Cabe lembrar que, com fins de aprofundamento da análise, mas sem a pretensão de
limitá-la ao que está exposto, destacam-se quatro atividades do livro para o desenvolvimento
deste trabalho. A primeira atividade está na subunidade “para ler”, a segunda na subunidade
“estudo da língua” e as duas últimas na subunidade “produção de texto”.
O livro didático de Língua Portuguesa dos anos iniciais sob a perspectiva da
sociolinguística
O livro didático, um dos materiais do trabalho pedagógico, também se transformou ao
longo do tempo, assim como a educação.
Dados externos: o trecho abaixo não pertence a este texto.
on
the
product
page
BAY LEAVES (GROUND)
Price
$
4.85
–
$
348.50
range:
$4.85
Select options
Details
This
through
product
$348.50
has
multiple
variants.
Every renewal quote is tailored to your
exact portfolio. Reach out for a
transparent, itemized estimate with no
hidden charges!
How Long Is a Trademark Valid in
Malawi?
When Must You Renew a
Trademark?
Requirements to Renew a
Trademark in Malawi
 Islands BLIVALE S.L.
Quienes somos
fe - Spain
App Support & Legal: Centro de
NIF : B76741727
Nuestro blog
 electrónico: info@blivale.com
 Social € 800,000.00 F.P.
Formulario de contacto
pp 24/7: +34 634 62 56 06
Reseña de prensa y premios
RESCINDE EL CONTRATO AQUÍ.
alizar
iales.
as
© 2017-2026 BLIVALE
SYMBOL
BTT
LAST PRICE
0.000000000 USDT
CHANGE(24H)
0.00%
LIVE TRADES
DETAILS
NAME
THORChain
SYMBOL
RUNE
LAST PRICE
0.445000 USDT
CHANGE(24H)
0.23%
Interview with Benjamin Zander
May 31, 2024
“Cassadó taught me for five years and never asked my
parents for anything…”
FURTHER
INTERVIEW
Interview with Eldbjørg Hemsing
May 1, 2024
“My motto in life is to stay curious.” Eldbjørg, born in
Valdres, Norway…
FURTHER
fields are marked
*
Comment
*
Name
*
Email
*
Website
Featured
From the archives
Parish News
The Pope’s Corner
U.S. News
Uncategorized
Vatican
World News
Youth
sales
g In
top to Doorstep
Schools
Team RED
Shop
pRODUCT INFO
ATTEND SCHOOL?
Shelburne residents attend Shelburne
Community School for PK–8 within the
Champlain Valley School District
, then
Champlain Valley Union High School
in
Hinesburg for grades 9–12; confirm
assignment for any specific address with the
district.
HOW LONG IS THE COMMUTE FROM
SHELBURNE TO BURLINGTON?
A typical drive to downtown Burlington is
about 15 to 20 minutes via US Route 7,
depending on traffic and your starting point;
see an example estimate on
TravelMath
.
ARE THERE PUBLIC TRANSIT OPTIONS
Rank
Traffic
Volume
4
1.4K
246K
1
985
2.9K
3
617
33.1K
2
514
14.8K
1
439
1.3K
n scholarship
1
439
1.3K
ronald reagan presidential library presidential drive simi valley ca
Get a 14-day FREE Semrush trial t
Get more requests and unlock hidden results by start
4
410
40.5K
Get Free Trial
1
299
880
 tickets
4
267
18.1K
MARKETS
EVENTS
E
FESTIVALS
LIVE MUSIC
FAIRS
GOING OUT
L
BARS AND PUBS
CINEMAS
Segundo Freitas e Rodrigues (2008), a origem do
livro didático é datada no século XV, antes da invenção da imprensa, quando cadernos de
textos eram produzidos pelos próprios estudantes universitários da Europa. O advento da
imprensa trouxe a produção em série dos livros e, com o passar do tempo, solidificou-se a
ideia do material impresso como depositário de verdades científicas.
O período entre 1929 até os anos de 1990 marcou o início da trajetória do livro
didático no cenário educacional brasileiro, no qual várias ações políticas foram executadas e
substituídas ao longo dos anos. Os primeiros passos da inserção do livro didático nas escolas
se deram através da criação de políticas e legislações referentes à legitimação e a expansão
das obras até o controle destas, que, frente a respostas insuficientes, levaram a seguidas ações
substitutivas. Tais ações foram motivadas por críticas de diversas naturezas, como por
exemplo: o controle das obras sendo mais político-ideológico do que uma função didática, a
detenção do controle somente nas mãos de órgãos internacionais, a insuficiência de recursos,
o não cumprimento dos prazos de entrega dos livros, a pressão política das editoras, e o
autoritarismo na seleção dos livros (FREITAS; RODRIGUES, 2008).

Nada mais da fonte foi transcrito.